▶ _TASK DETAILS_
Once you find the line below that has "Ultimo post", output it and every line after it exactly, stopping after the line that has "Alle crossmotoren", with no pictures.

::::

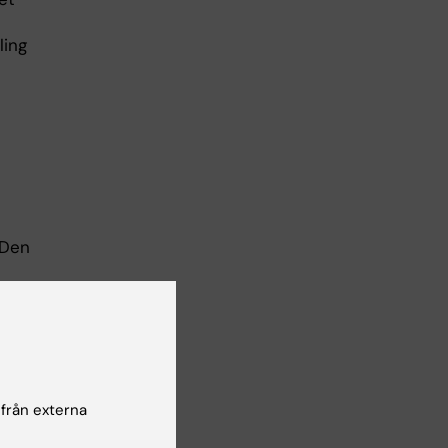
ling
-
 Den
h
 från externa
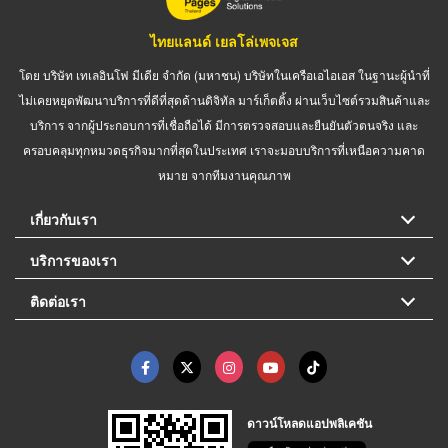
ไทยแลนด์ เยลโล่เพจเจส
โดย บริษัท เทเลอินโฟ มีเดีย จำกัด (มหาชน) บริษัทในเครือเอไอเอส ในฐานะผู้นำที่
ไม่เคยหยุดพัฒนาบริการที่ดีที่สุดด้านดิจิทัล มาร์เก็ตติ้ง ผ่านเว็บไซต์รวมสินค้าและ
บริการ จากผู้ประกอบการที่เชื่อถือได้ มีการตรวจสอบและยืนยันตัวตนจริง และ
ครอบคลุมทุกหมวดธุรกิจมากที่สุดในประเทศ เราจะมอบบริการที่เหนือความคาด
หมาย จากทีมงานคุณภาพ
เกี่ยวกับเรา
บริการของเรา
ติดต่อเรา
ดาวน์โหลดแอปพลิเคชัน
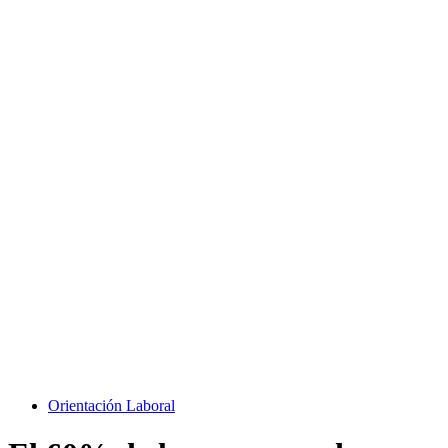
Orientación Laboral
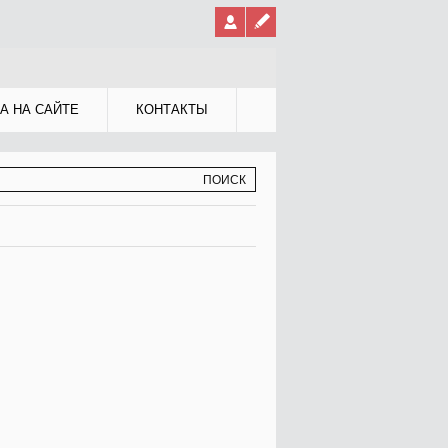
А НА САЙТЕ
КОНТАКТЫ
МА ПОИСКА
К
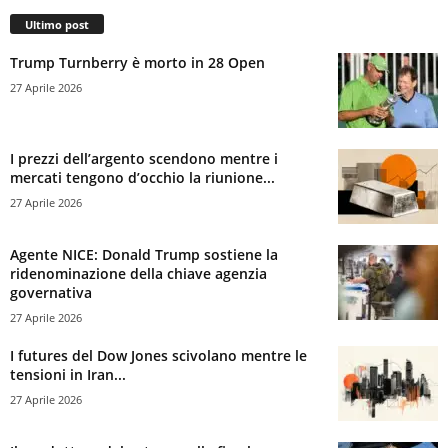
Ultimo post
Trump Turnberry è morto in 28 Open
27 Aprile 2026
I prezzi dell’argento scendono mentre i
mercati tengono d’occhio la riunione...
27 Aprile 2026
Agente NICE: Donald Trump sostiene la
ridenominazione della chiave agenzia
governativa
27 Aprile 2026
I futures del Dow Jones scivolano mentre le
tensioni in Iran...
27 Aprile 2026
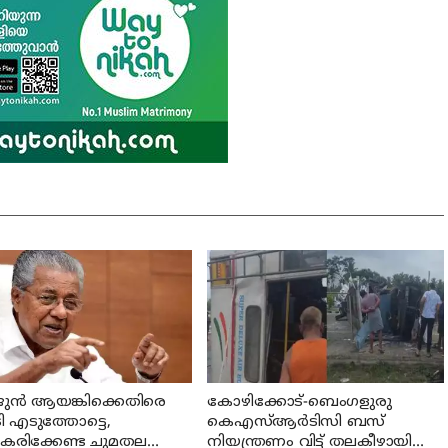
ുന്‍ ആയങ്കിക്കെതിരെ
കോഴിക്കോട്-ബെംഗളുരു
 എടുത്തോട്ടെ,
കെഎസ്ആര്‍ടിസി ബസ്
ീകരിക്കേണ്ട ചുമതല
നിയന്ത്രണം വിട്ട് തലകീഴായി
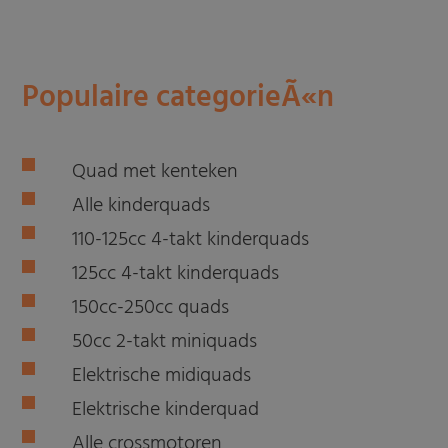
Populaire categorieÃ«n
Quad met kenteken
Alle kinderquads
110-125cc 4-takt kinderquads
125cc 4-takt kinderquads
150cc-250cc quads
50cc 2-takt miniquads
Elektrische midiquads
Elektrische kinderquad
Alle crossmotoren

::::

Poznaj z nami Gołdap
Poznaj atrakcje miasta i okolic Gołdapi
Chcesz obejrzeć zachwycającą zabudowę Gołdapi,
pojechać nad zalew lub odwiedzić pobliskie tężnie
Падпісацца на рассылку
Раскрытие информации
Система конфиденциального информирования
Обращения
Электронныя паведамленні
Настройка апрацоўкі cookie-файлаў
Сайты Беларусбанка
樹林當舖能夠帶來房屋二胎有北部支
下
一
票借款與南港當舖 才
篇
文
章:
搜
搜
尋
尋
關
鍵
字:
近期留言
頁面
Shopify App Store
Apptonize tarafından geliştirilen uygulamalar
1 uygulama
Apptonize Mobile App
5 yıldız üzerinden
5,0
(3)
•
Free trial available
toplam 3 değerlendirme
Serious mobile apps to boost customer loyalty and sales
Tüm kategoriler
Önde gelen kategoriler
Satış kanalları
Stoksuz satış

::::

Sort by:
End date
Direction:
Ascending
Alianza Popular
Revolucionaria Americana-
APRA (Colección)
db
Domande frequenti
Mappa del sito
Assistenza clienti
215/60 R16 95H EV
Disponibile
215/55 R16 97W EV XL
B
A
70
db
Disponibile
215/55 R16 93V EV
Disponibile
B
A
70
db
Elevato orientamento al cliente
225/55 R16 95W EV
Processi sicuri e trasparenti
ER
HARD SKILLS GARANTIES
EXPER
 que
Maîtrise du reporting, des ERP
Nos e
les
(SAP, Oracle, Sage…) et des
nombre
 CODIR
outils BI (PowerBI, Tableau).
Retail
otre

::::

▶ _RESULT BELOW_
Ultimo post
Trump Turnberry è morto in 28 Open
27 Aprile 2026
I prezzi dell’argento scendono mentre i
mercati tengono d’occhio la riunione...
27 Aprile 2026
Agente NICE: Donald Trump sostiene la
ridenominazione della chiave agenzia
governativa
27 Aprile 2026
I futures del Dow Jones scivolano mentre le
tensioni in Iran...
27 Aprile 2026
ുന്‍ ആയങ്കിക്കെതിരെ
കോഴിക്കോട്-ബെംഗളുരു
 എടുത്തോട്ടെ,
കെഎസ്ആര്‍ടിസി ബസ്
ീകരിക്കേണ്ട ചുമതല
നിയന്ത്രണം വിട്ട് തലകീഴായി
Populaire categorieÃ«n
Quad met kenteken
Alle kinderquads
110-125cc 4-takt kinderquads
125cc 4-takt kinderquads
150cc-250cc quads
50cc 2-takt miniquads
Elektrische midiquads
Elektrische kinderquad
Alle crossmotoren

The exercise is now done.